Is there anything different this year, this holiday season, this reflective time of the year? That that is precisely never what it is, reflective. In the German-speaking part of the world, on at the very least every other note one receives around Jesus’ B-day, the word ‘reflective’ or ‘contemplative’ is included like a brain-jerk no-brainer. Yet there is no season in which one [living in the materially flagrant north atlantic lands] is more assaulted by stuff: food, presents, the clothing needed to handle the temperatures, the sheer mass of people at the stores, the nameless stuff one lugs about throughout the streets, etc. It can well be just one of my personal shortcomings, but X-Mas to New Years for me has never been the time where I’ve managed to establish a particularly ‘contemplative’ mindset, other than blackly begrudging the plasma-powered passage of minutes, days, months….and eventually a life-time, I’m sure. Or considering at length which cookie I should grab next from the box and why I never muster the culinary energies to bake any of my own.
No snow show though, none. In early December, given how the white was coming down all over Switzerland, I expected the most white X-Mas in human memory, instead the improbable opposite is what happened: 15º celsius on the 24th.
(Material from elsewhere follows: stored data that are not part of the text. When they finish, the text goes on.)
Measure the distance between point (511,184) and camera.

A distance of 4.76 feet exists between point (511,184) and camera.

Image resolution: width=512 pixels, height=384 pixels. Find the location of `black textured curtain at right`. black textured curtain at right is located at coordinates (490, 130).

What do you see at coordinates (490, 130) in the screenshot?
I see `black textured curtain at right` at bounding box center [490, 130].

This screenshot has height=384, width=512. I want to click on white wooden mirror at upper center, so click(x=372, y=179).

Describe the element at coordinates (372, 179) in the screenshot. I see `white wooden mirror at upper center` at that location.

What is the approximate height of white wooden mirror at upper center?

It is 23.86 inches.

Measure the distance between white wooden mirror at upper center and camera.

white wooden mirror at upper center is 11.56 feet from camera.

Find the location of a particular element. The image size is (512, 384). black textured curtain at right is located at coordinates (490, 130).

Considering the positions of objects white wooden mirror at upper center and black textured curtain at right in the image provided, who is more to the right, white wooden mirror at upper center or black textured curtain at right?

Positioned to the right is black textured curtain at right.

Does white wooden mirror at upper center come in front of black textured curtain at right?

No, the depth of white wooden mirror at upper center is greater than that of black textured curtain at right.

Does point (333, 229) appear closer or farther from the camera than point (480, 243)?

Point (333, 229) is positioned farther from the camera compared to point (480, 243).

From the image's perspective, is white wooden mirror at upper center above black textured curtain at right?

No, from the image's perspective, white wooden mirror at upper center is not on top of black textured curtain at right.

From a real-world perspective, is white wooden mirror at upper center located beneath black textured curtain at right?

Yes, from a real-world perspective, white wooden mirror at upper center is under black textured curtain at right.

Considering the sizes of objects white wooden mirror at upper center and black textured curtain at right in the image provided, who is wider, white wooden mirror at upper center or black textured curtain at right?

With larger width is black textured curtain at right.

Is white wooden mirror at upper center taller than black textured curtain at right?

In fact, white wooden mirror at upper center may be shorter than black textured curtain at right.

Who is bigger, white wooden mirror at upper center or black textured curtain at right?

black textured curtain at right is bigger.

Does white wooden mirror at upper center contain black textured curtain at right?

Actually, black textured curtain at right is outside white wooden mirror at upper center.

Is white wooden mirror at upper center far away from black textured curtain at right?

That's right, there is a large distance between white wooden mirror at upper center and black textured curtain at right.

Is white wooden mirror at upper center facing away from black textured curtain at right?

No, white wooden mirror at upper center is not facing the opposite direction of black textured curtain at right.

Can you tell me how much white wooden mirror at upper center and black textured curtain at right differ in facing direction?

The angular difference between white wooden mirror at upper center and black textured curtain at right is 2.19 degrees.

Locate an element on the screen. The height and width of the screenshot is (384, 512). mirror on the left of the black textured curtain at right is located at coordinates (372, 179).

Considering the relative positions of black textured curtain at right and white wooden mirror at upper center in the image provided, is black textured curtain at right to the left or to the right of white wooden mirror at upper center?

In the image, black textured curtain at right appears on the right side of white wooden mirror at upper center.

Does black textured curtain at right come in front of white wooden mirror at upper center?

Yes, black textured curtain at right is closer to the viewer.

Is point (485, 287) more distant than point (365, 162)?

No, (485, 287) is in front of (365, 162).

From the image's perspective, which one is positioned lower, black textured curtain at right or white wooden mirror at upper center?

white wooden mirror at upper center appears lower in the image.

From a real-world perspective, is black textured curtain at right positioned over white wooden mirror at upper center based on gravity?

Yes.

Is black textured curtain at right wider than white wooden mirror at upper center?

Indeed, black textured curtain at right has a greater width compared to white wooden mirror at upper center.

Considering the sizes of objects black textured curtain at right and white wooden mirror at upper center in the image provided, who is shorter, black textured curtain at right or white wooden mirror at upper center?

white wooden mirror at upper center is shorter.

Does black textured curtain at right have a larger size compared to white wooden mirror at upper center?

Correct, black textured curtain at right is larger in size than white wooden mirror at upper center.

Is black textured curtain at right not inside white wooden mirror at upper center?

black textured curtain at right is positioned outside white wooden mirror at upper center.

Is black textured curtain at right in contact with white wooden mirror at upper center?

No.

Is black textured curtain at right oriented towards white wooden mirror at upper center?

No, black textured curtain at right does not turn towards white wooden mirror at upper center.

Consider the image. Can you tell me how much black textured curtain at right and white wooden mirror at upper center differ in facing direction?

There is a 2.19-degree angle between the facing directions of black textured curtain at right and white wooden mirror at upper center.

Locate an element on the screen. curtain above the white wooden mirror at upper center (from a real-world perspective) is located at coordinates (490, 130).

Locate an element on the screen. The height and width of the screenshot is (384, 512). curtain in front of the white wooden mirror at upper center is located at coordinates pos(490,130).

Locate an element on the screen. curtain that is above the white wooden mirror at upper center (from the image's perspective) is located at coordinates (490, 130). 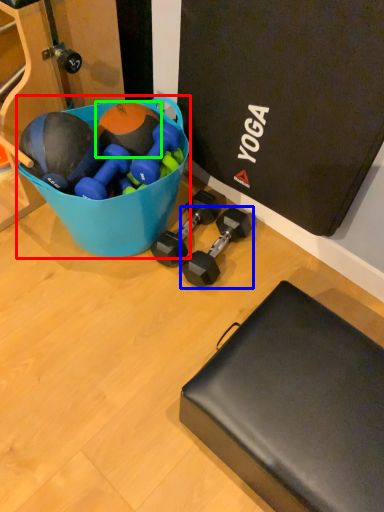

That is a meteorological textbook spring day, as nobody failed to point out, a novelty that has made otherwise idle, humdrum weather-chatter freshly appealing, akin to discussing/speculating/exaggerating in excited tones what golden global-politics-mana a dark-complected President might shower on this long-suffering planet of ours: „Incredible, you can just about run around in a T-Shirt, go have a swim, have a ball-game outdoors, go work on your tan, [fill in relevant spring cliche]“…“Yeah, yeah, you heard, that Ki-Duk mo’fo is shooting the second part of that movie, calls it ‘Spring, Summer, Fall… and Spring’“ [accompanied by a knowing, cinephile nudge of the elbow].
It is woefully too warm for this time of year but I cannot help enjoying it, finding pleasure in the very thing I know to be fundamentally fucked-up yet gliding immediately, as though across inexistent ice, to its superficial, gratifying aspects, like not having to do battle with sludge and snow-stumped darkness. The TV-weather-frogs too are salivating, anuran fun at the fly farm, having these days the unexpected opportunity to tell the viewers what they think they want to hear… and basking in the abstruse credit they seem to want to take for it. Informing you about this vernal weather is as good as being its very cause. Any mention of „climate change“ is evidently the equivalent of handing in a formal request for the sack, the ax, the heave-ho; what is really happening is „warm air masses moving up from the Sahara“, „a most unusual, triangular constellation of high pressure zones closing in from“, „a kindly gift, dear viewers, from the weather gods“, etc. No, nay, niet, many apologies to the informed ones; It won’t do, this truth-telling be the prerogative of Ex-Vice-Presidents, maverick German Social Democrats, C.A. Fechner, I. Togola and people of this hardy, far-sighted ilk.